→ **Exercise instructions**
Your answer should hold only the lines from the start of the data below through the line with "ненавидел отца за", copied exactly, with pictures left out.
(Beginning of Listed records)
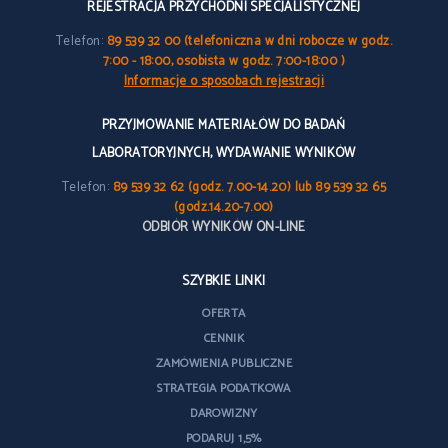
REJESTRACJA PRZYCHODNI SPECJALISTYCZNEJ
Telefon:
89 539 32 00 (telefoniczna w dni robocze w godz.
7:00 - 18:00, osobista w godz. 7:00-18:00 )
Informacje o sposobach rejestracji
PRZYJMOWANIE MATERIAŁÓW DO BADAŃ
LABORATORYJNYCH, WYDAWANIE WYNIKÓW
Telefon:
89 539 32 62 (godz. 7.00-14.20) lub 89 539 32 65
(godz.14.20-7.00)
ODBIÓR WYNIKÓW ON-LINE
SZYBKIE LINKI
OFERTA
CENNIK
ZAMÓWIENIA PUBLICZNE
STRATEGIA PODATKOWA
DAROWIZNY
PODARUJ 1,5%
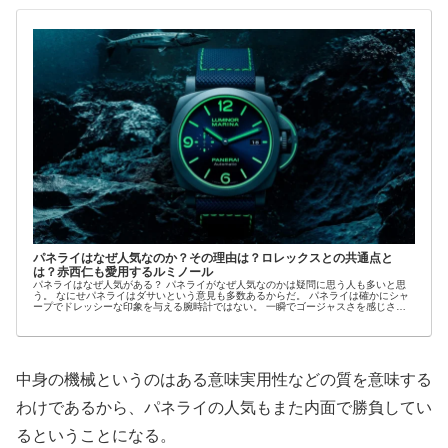
パネライはなぜ人気なのか？その理由は？ロレックスとの共通点と
は？赤西仁も愛用するルミノール
パネライはなぜ人気がある？ パネライがなぜ人気なのかは疑問に思う人も多いと思
う。 なにせパネライはダサいという意見も多数あるからだ。 パネライは確かにシャ
ープでドレッシーな印象を与える腕時計ではない。 一瞬でゴージャスさを感じさせ
る腕時計で...
中身の機械というのはある意味実用性などの質を意味する
わけであるから、パネライの人気もまた内面で勝負してい
るということになる。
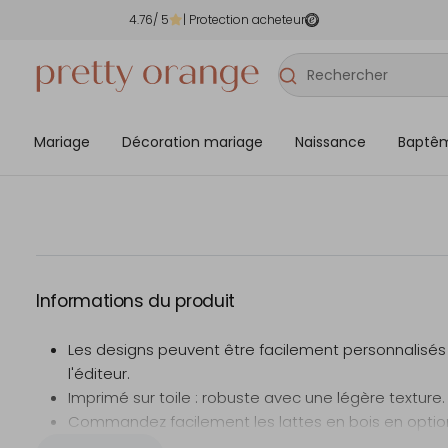
4.76
/ 5
| Protection acheteur
Mariage
Décoration mariage
Naissance
Baptê
Informations du produit
Les designs peuvent être facilement personnalisé
l'éditeur.
Imprimé sur toile : robuste avec une légère texture.
Commandez facilement les lattes en bois en optio
Les lattes en bois ne sont pas fournies de série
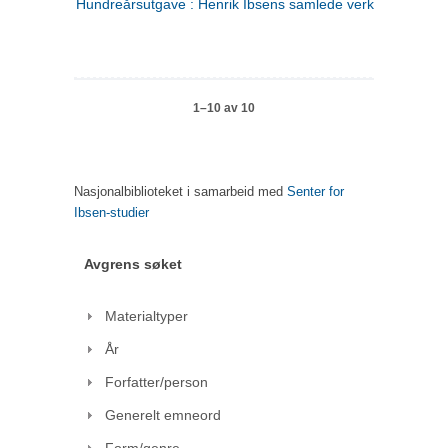
Hundreårsutgave : Henrik Ibsens samlede verker. 1
1–10 av 10
Nasjonalbiblioteket i samarbeid med
Senter for
Ibsen-studier
Avgrens søket
Materialtyper
År
Forfatter/person
Generelt emneord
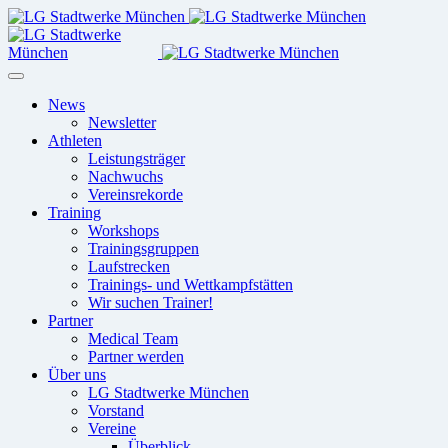
News
Newsletter
Athleten
Leistungsträger
Nachwuchs
Vereinsrekorde
Training
Workshops
Trainingsgruppen
Laufstrecken
Trainings- und Wettkampfstätten
Wir suchen Trainer!
Partner
Medical Team
Partner werden
Über uns
LG Stadtwerke München
Vorstand
Vereine
Überblick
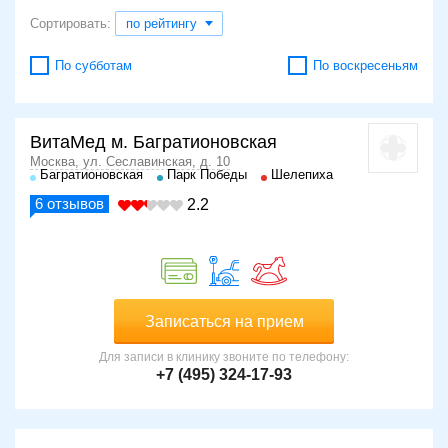
Сортировать:
по рейтингу
По субботам
По воскресеньям
ВитаМед м. Багратионовская
Москва, ул. Сеславинская, д. 10
Багратионовская
Парк Победы
Шелепиха
6
отзывов
2.2
Записаться на прием
Для записи в клинику звоните по телефону:
+7 (495) 324-17-93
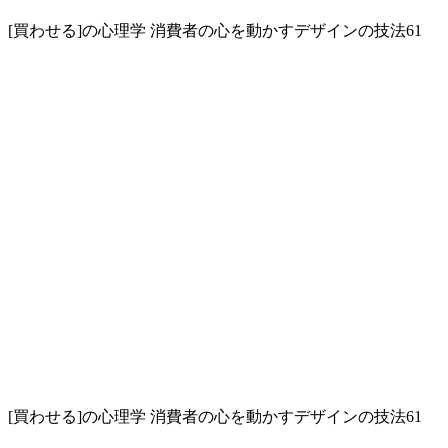
[買わせる]の心理学 消費者の心を動かすデザインの技法61
[買わせる]の心理学 消費者の心を動かすデザインの技法61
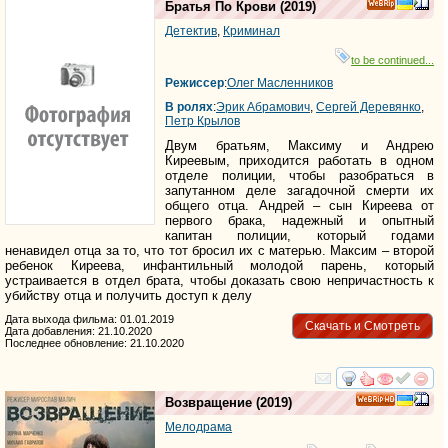
Братья По Крови
(2019)
Детектив
,
Криминал
to be continued...
Режиссер
:
Олег Масленников
В ролях
:
Эрик Абрамович
,
Сергей Деревянко
,
Петр Крылов
Двум братьям, Максиму и Андрею
Киреевым, приходится работать в одном
отделе полиции, чтобы разобраться в
запутанном деле загадочной смерти их
общего отца. Андрей – сын Киреева от
первого брака, надежный и опытный
капитан полиции, который годами
ненавидел отца за то, что тот бросил их с матерью. Максим – второй
ребенок Киреева, инфантильный молодой парень, который
устраивается в отдел брата, чтобы доказать свою непричастность к
убийству отца и получить доступ к делу
Дата выхода фильма: 01.01.2019
Скачать и Смотреть
Дата добавления: 21.10.2020
Последнее обновление: 21.10.2020
смотреть
инте
Возвращение
(2019)
HD
Мелодрама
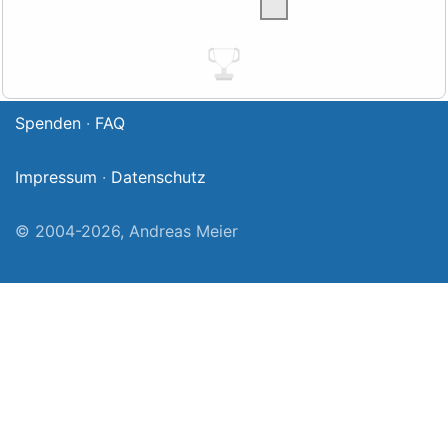
Talent
→
Spenden
·
FAQ
Impressum
·
Datenschutz
© 2004-2026, Andreas Meier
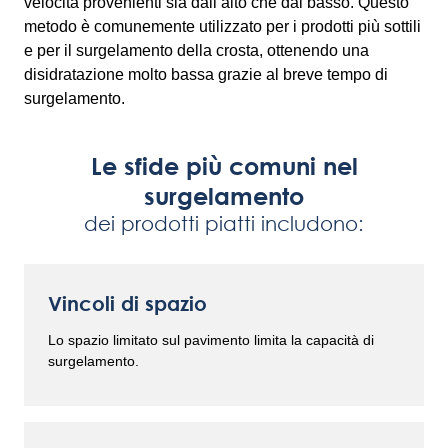
velocità provenienti sia dall’alto che dal basso. Questo
metodo è comunemente utilizzato per i prodotti più sottili
e per il surgelamento della crosta, ottenendo una
disidratazione molto bassa grazie al breve tempo di
surgelamento.
Le sfide più comuni nel
surgelamento
dei prodotti piatti includono:
Vincoli di spazio
Lo spazio limitato sul pavimento limita la capacità di
surgelamento.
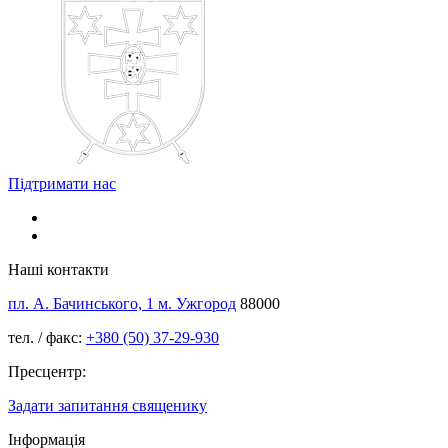
Підтримати нас
Наші контакти
пл. А. Бачинського, 1 м. Ужгород
88000
тел. / факс:
+380 (50) 37-29-930
Пресцентр:
Задати запитання священику
Інформація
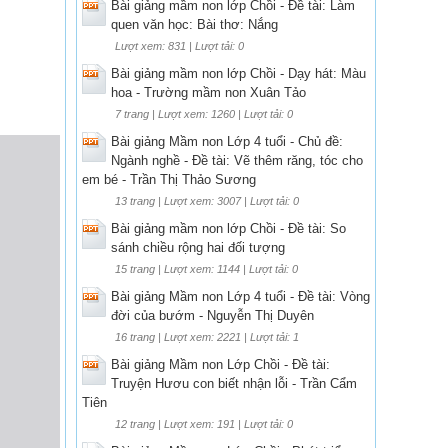
Bài giảng mầm non lớp Chồi - Đề tài: Làm
quen văn học: Bài thơ: Nắng
Lượt xem: 831 | Lượt tải: 0
Bài giảng mầm non lớp Chồi - Dạy hát: Màu
hoa - Trường mầm non Xuân Tảo
7 trang | Lượt xem: 1260 | Lượt tải: 0
Bài giảng Mầm non Lớp 4 tuổi - Chủ đề:
Ngành nghề - Đề tài: Vẽ thêm răng, tóc cho
em bé - Trần Thị Thảo Sương
13 trang | Lượt xem: 3007 | Lượt tải: 0
Bài giảng mầm non lớp Chồi - Đề tài: So
sánh chiều rộng hai đối tượng
15 trang | Lượt xem: 1144 | Lượt tải: 0
Bài giảng Mầm non Lớp 4 tuổi - Đề tài: Vòng
đời của bướm - Nguyễn Thị Duyên
16 trang | Lượt xem: 2221 | Lượt tải: 1
Bài giảng Mầm non Lớp Chồi - Đề tài:
Truyện Hươu con biết nhận lỗi - Trần Cẩm
Tiên
12 trang | Lượt xem: 191 | Lượt tải: 0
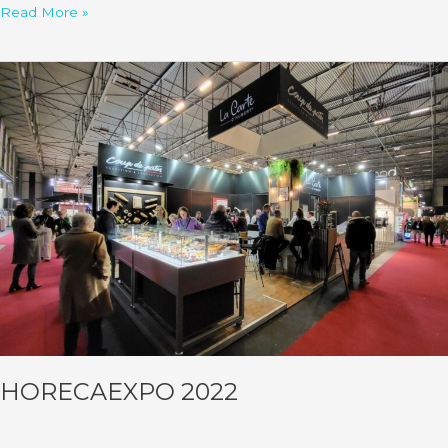
Read More »
HorecaExpo
2022
HORECAEXPO 2022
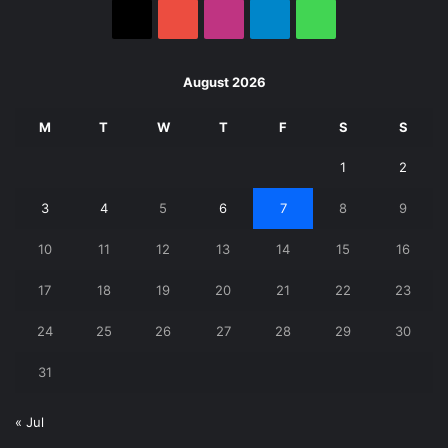
X
YouTube
Instagram
Telegram
WhatsApp
August 2026
M
T
W
T
F
S
S
1
2
3
4
5
6
7
8
9
10
11
12
13
14
15
16
17
18
19
20
21
22
23
24
25
26
27
28
29
30
31
« Jul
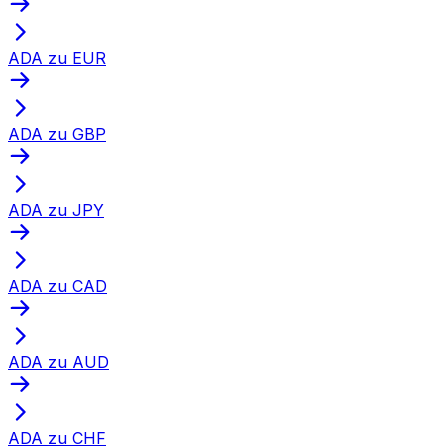
ADA zu EUR
ADA zu GBP
ADA zu JPY
ADA zu CAD
ADA zu AUD
ADA zu CHF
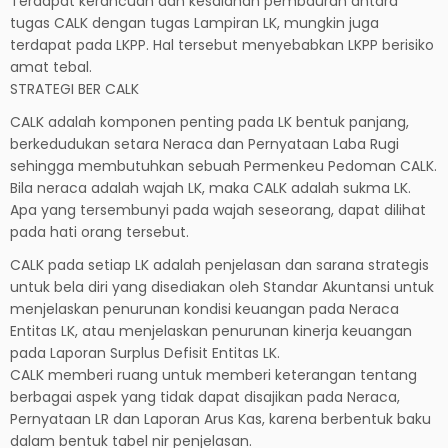
Terdapat kerancuan dan kesalahan pembauran antara
tugas CALK dengan tugas Lampiran LK, mungkin juga
terdapat pada LKPP. Hal tersebut menyebabkan LKPP berisiko
amat tebal.
STRATEGI BER CALK
CALK adalah komponen penting pada LK bentuk panjang,
berkedudukan setara Neraca dan Pernyataan Laba Rugi
sehingga membutuhkan sebuah Permenkeu Pedoman CALK.
Bila neraca adalah wajah LK, maka CALK adalah sukma LK.
Apa yang tersembunyi pada wajah seseorang, dapat dilihat
pada hati orang tersebut.
CALK pada setiap LK adalah penjelasan dan sarana strategis
untuk bela diri yang disediakan oleh Standar Akuntansi untuk
menjelaskan penurunan kondisi keuangan pada Neraca
Entitas LK, atau menjelaskan penurunan kinerja keuangan
pada Laporan Surplus Defisit Entitas LK.
CALK memberi ruang untuk memberi keterangan tentang
berbagai aspek yang tidak dapat disajikan pada Neraca,
Pernyataan LR dan Laporan Arus Kas, karena berbentuk baku
dalam bentuk tabel nir penjelasan.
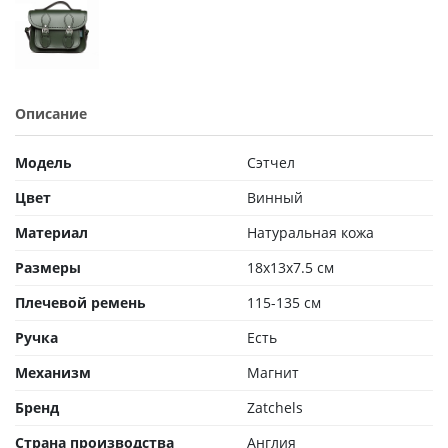
Описание
Модель
Сэтчел
Цвет
Винный
Материал
Натуральная кожа
Размеры
18x13x7.5 см
Плечевой ремень
115-135 см
Ручка
Есть
Механизм
Магнит
Бренд
Zatchels
Страна производства
Англия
(End of Listed records)
→ **Answer box**
REJESTRACJA PRZYCHODNI SPECJALISTYCZNEJ
Telefon:
89 539 32 00 (telefoniczna w dni robocze w godz.
7:00 - 18:00, osobista w godz. 7:00-18:00 )
Informacje o sposobach rejestracji
PRZYJMOWANIE MATERIAŁÓW DO BADAŃ
LABORATORYJNYCH, WYDAWANIE WYNIKÓW
Telefon:
89 539 32 62 (godz. 7.00-14.20) lub 89 539 32 65
(godz.14.20-7.00)
ODBIÓR WYNIKÓW ON-LINE
SZYBKIE LINKI
OFERTA
CENNIK
ZAMÓWIENIA PUBLICZNE
STRATEGIA PODATKOWA
DAROWIZNY
PODARUJ 1,5%
パネライはなぜ人気なのか？その理由は？ロレックスとの共通点と
は？赤西仁も愛用するルミノール
パネライはなぜ人気がある？ パネライがなぜ人気なのかは疑問に思う人も多いと思
う。 なにせパネライはダサいという意見も多数あるからだ。 パネライは確かにシャ
ープでドレッシーな印象を与える腕時計ではない。 一瞬でゴージャスさを感じさせ
る腕時計で...
中身の機械というのはある意味実用性などの質を意味する
わけであるから、パネライの人気もまた内面で勝負してい
るということになる。
4.76
/ 5
| Protection acheteur
Mariage
Décoration mariage
Naissance
Baptê
Informations du produit
Les designs peuvent être facilement personnalisé
l'éditeur.
Imprimé sur toile : robuste avec une légère texture.
Commandez facilement les lattes en bois en optio
Les lattes en bois ne sont pas fournies de série
Hundreårsutgave : Henrik Ibsens samlede verker. 1
1–10 av 10
Nasjonalbiblioteket i samarbeid med
Senter for
Ibsen-studier
Avgrens søket
Materialtyper
År
Forfatter/person
Generelt emneord
News
Newsletter
Athleten
Leistungsträger
Nachwuchs
Vereinsrekorde
Training
Workshops
Trainingsgruppen
Laufstrecken
Trainings- und Wettkampfstätten
Wir suchen Trainer!
Partner
Medical Team
Partner werden
Über uns
LG Stadtwerke München
Vorstand
Vereine
Überblick
Сортировать:
по рейтингу
По субботам
По воскресеньям
ВитаМед м. Багратионовская
Москва, ул. Сеславинская, д. 10
Багратионовская
Парк Победы
Шелепиха
6
отзывов
2.2
Записаться на прием
Для записи в клинику звоните по телефону:
+7 (495) 324-17-93
[買わせる]の心理学 消費者の心を動かすデザインの技法61
[買わせる]の心理学 消費者の心を動かすデザインの技法61
Братья По Крови
(2019)
Детектив
,
Криминал
to be continued...
Режиссер
:
Олег Масленников
В ролях
:
Эрик Абрамович
,
Сергей Деревянко
,
Петр Крылов
Двум братьям, Максиму и Андрею
Киреевым, приходится работать в одном
отделе полиции, чтобы разобраться в
запутанном деле загадочной смерти их
общего отца. Андрей – сын Киреева от
первого брака, надежный и опытный
капитан полиции, который годами
ненавидел отца за то, что тот бросил их с матерью. Максим – второй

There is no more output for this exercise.